Compare that to the performance of iPad and you see where the problems lie. In the first month of sales, 1 million iPads were sold, 2 million in the first two months and, according to Apple, something in the region of 9 million are being sold every quarter.

And that's before the launch of iPad3, which is slated for sometime toward the end of this year. In that kind of a market, it’s a wonder there is room for anyone else at all, and with launch costs estimated to be around US$ 300 million for TouchPad, it could keep sucking money out of a company that looks to have taken a major rain check, and is heading off on a different path.

Where Now, WebOS?

However, for those people who have bought WebOS devices, there might still be a glimmer of hope, even if it is only a glimmer.

Announcing that it was shelving the devices, HP held out the possibility that it will look at ways of finding some value for it. The statement reads:

HP will discontinue operations for WebOS devices, specifically the TouchPad and WebOS phones. The devices have not met internal milestones and financial targets. HP will continue to explore options to optimize the value of WebOS software going forward.”

Leaving aside the noteworthy fact that HP writes about itself in the third person, it does appear to hold out the possibility that it will keep WebOS going in some shape or form.

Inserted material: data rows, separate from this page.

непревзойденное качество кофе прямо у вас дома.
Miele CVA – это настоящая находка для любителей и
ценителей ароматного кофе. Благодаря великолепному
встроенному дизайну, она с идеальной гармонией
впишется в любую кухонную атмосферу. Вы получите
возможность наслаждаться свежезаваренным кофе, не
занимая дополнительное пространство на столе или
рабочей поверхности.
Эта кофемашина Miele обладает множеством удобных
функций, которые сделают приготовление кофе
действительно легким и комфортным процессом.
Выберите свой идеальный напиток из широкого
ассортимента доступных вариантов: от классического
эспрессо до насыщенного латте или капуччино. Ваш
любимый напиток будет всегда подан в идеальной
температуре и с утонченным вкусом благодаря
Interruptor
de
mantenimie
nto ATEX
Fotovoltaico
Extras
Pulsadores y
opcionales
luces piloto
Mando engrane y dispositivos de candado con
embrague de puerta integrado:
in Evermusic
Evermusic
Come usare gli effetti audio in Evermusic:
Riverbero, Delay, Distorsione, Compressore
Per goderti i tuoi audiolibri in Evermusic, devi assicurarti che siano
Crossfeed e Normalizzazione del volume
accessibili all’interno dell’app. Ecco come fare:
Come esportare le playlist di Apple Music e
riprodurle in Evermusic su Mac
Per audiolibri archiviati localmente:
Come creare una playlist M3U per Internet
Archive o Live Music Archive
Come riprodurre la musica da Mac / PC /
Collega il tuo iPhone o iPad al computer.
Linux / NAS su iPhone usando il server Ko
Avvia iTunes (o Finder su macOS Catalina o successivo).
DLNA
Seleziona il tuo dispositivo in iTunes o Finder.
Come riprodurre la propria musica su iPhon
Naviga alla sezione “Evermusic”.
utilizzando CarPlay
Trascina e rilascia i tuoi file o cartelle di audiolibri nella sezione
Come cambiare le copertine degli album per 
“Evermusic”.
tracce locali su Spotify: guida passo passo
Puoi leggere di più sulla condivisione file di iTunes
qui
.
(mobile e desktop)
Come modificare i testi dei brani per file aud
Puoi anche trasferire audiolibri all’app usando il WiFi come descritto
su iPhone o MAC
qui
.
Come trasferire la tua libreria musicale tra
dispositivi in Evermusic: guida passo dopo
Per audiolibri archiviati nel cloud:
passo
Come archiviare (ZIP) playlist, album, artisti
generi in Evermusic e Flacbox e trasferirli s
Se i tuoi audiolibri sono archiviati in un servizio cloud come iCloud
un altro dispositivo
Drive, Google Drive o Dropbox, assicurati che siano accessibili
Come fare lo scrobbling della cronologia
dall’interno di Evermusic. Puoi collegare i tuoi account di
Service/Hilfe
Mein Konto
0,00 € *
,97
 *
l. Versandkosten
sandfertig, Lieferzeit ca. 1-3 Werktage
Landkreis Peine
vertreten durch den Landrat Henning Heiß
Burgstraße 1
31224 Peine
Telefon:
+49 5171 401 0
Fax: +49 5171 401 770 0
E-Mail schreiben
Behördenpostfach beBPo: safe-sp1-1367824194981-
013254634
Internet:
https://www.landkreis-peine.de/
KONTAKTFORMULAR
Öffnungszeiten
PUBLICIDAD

The obvious one is that it will license it out, an idea that seems to be circulating the most, even if it’s only being circulated by people who are still looking for the glimmer of light.

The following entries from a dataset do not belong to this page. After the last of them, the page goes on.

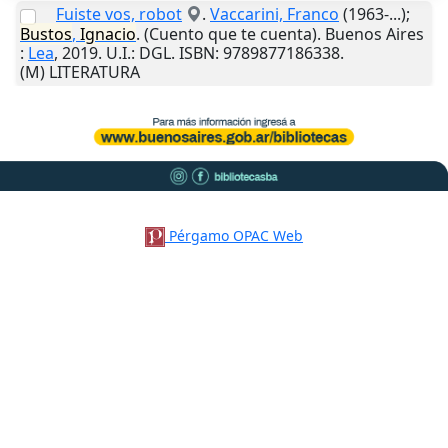
Fuiste vos, robot
.
Vaccarini, Franco
(1963-...);
Bustos
,
Ignacio
. (Cuento que te cuenta).
Buenos Aires
:
Lea
,
2019
.
U.I.
: DGL. ISBN: 9789877186338.
(M) LITERATURA
Pérgamo OPAC Web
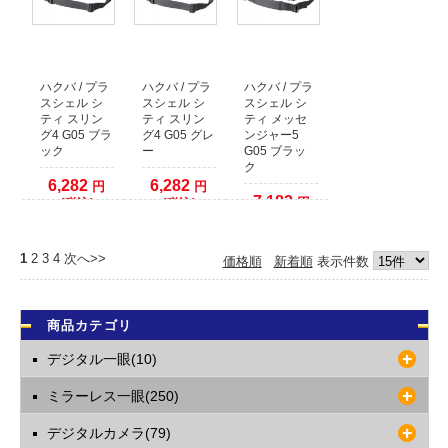
ハクバ / プラ
ハクバ / プラ
ハクバ / プラ
スシェル シ
スシェル シ
スシェル シ
ティ スリン
ティ スリン
ティ メッセ
グ4 G05 ブラ
グ4 G05 グレ
ンジャー5
ック
ー
G05 ブラッ
ク
6,282
6,282
円
円
7,182
円
(税込)
(税込)
(税込)
1
2
3
4
次へ>>
価格順
新着順
表示件数
商品カテゴリ
デジタル一眼(10)
ミラーレス一眼(250)
デジタルカメラ(79)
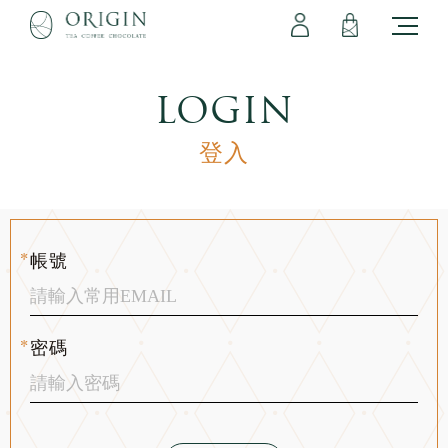
會員專區
立即註冊
登出
登入
LOGIN
登入
帳號
密碼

The other option is that it uses WebOS in other devices that are neither phone nor tablet, although how much work this would require, or how likely it is, is not clear.

One report citing “inside sources” suggests that a plan on what it is going to do with the platform will be made available in the next two weeks. The problem with inside sources is that they tend to be “inside” for the simple reason that no one -- even the insiders -- is sure what’s going on.

The Rest?

It’s unlikely there is any relationship between the Autonomy announcement and the WebOS announcement, given that they’re two different business segments, except the fact that HP is trying to put the past behind it.

Autonomy and information management are a way into the future given the success of the company, and in light of present market conditions with iPad and Apple, tablets for anyone else seem to be a business of the past.

While there are still dozens of questions that need to be answered in regards to the announcements of the past 24 hours, one that will be on a lot of people’s minds is, what of other tablet makers -- are they going to survive iPad? That remains to be seen and we don’t want to be making predictions, but TouchPad had a following, and if iPad is the reason behind its fall, then others need to start looking out.